Staircases are complex items of joinery and are made to last. However, they do sometimes have to be removed from a building: In the case of a change to the internal movement flow or in the event of demolition, for example. Some staircases can be recovered and made available on the reuse market. Although very few suppliers of reusable materials specialise in staircases, many have some among their stock. Wooden flights of stairs are transported intact from their original building, while stone staircases are dismantled step by step. Both situations apply to metal staircases.
To be able to incorporate a reusable staircase into an architectural project, it is often necessary to adapt the planned layout in accordance with the reclaimed staircase.
wooden staircases, straight or angled
metal staircases: for example, old fire escapes
stone staircases (see also: Stone sills and steps)

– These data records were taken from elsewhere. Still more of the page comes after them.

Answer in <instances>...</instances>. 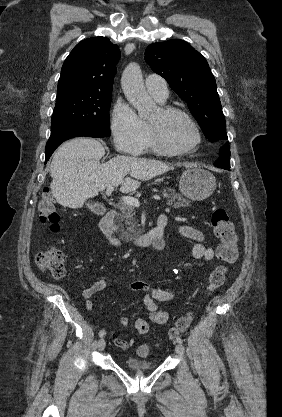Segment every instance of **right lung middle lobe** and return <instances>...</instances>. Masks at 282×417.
Segmentation results:
<instances>
[{
  "label": "right lung middle lobe",
  "instance_id": "1",
  "mask_svg": "<svg viewBox=\"0 0 282 417\" xmlns=\"http://www.w3.org/2000/svg\"><path fill=\"white\" fill-rule=\"evenodd\" d=\"M111 99V92L76 90L57 93L51 133L80 126L110 136Z\"/></svg>",
  "mask_w": 282,
  "mask_h": 417
}]
</instances>
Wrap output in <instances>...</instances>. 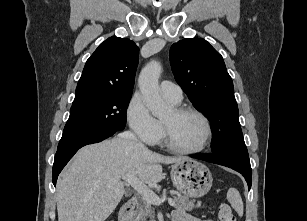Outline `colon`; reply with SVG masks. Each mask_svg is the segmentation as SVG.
I'll return each mask as SVG.
<instances>
[{
    "mask_svg": "<svg viewBox=\"0 0 307 221\" xmlns=\"http://www.w3.org/2000/svg\"><path fill=\"white\" fill-rule=\"evenodd\" d=\"M219 221H236V217L232 211V208L228 204H220L218 207Z\"/></svg>",
    "mask_w": 307,
    "mask_h": 221,
    "instance_id": "colon-1",
    "label": "colon"
}]
</instances>
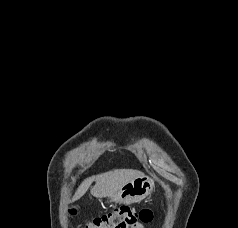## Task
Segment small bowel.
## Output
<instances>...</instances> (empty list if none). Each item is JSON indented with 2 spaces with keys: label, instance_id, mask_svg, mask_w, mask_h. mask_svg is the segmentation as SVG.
<instances>
[{
  "label": "small bowel",
  "instance_id": "obj_1",
  "mask_svg": "<svg viewBox=\"0 0 238 228\" xmlns=\"http://www.w3.org/2000/svg\"><path fill=\"white\" fill-rule=\"evenodd\" d=\"M137 228H144V226L143 225H139Z\"/></svg>",
  "mask_w": 238,
  "mask_h": 228
}]
</instances>
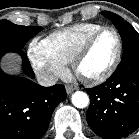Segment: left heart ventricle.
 Returning a JSON list of instances; mask_svg holds the SVG:
<instances>
[{"label": "left heart ventricle", "mask_w": 139, "mask_h": 139, "mask_svg": "<svg viewBox=\"0 0 139 139\" xmlns=\"http://www.w3.org/2000/svg\"><path fill=\"white\" fill-rule=\"evenodd\" d=\"M117 50V41L111 31L100 35L79 65L84 77H96L107 70Z\"/></svg>", "instance_id": "obj_1"}]
</instances>
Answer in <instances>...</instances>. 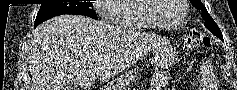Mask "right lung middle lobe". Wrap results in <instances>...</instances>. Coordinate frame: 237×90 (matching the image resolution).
Wrapping results in <instances>:
<instances>
[{
  "label": "right lung middle lobe",
  "mask_w": 237,
  "mask_h": 90,
  "mask_svg": "<svg viewBox=\"0 0 237 90\" xmlns=\"http://www.w3.org/2000/svg\"><path fill=\"white\" fill-rule=\"evenodd\" d=\"M92 7V2L41 4L34 25L38 26L52 17L63 14L84 15L97 19L96 12Z\"/></svg>",
  "instance_id": "1"
}]
</instances>
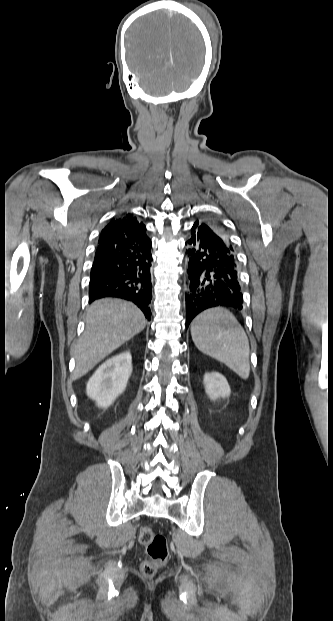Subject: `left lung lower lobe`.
Returning a JSON list of instances; mask_svg holds the SVG:
<instances>
[{"label": "left lung lower lobe", "instance_id": "left-lung-lower-lobe-1", "mask_svg": "<svg viewBox=\"0 0 333 621\" xmlns=\"http://www.w3.org/2000/svg\"><path fill=\"white\" fill-rule=\"evenodd\" d=\"M187 243L190 291L186 295V327L197 314L211 307L241 309L243 295L235 252L205 225L194 224Z\"/></svg>", "mask_w": 333, "mask_h": 621}]
</instances>
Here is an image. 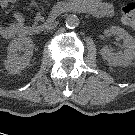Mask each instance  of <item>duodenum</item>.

metal or wooden spiral staircases
Note: old spiral staircases (cast iron or wrought iron) are particularly sought after and replicated. If you want to be sure of finding a genuinely reusable product, research the origin of the item you plan to buy.
Reusable staircases are usually sold in the condition in which they were recovered. Treatments such as sanding, or repainting can be carried out once the material has been installed.
Did you know?
Complete staircases are often a particular feature in the stock of a supplier of reusable materials, or when they are recovered from a demolition site. This fascination is evident in a newspaper article from the late 19th century, which describes the demolition of the former Palais de Justice in Brussels and the materials recovered from it:
“The courtyard is cluttered with a pile of assorted timbers, beams and scrap iron. A spiral staircase with worn wooden steps emerges from these materials like a giant snail embedded between cut stones.”